Another program can detect the phone's location by way of signals it sends to nearby cellular towers, turning it into a homing device.

According to a database maintained by the Department of Homeland Security, at least 16 potential chinks in the BlackBerry's security armor have come to light since 2004.

"Of course, the president's location is usually fairly publicly known. He's within the White House or a building," said John Pescatore, vice president for Internet security at research firm Gartner Inc.

"However, somebody could have the ability to figure out [that] he's on this floor or that floor," said Pescatore, who worked on communications security for the Secret Service in the early 1980s.

Ultimately, the biggest concern may not be an outsider hacking into Obama's BlackBerry, but rather someone targeting the devices of people with whom the president is communicating, said Johannes Ullrich, chief research officer for the SANS Technology Institute in Bethesda, Md., which trains network security and system administrators.

Obama probably would not lose his BlackBerry, with dozens of Secret Service agents around to keep an eye on it. But if one of his e-mail correspondents lost his or her device, agents would not be there to scoop it up.

Security concerns are not the only consideration for Obama. Work-related communications of executive branch employees could become public records after the president's term is over.

Although the law includes narrow exemptions for strictly personal communications, aides to the president say they assume his electronic messages will become public.

That prospect was enough to inspire George W. Bush to curtail his family e-mails. He said he did not send them to daughters Jenna and Barbara for fear that his "personal stuff" might end up in the public domain.

"It's e-mail, and it has to be saved under public records laws just like one he sent from a desktop," said Tom Blanton, director of the National Security Archive at George Washington University and author of "White House E-Mail: The Top Secret Computer Messages the Reagan-Bush White House Tried to Destroy."

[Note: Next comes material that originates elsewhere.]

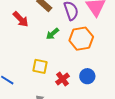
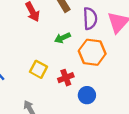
red cross: (62, 79) -> (66, 78), moved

"If you don't like that," Blanton said, "you might have to choose between being leader of the free world and having your BlackBerry."

Gibbs said Obama saw the device as "a way of keeping in touch with folks, a way of doing it outside of getting stuck in a bubble." He said the president sent him e-mails that included business as well as such matters as "why did my football team perform so miserably."

It's an elite group that can be trash-talked via Obama's Berry. Only a small circle of friends and senior aides would be trading electronic messages with the president, Gibbs said, declining to pass out Obama's e-mail address to the media.

Word that Obama would be keeping his BlackBerry was hot news to reporters who packed the briefing room for Gibbs' first performance as White House press secretary.

As soon as Gibbs made the pronouncement, reporters immediately began thumb-typing the news to editors. The news began to make its way through Washington, fittingly, via BlackBerry.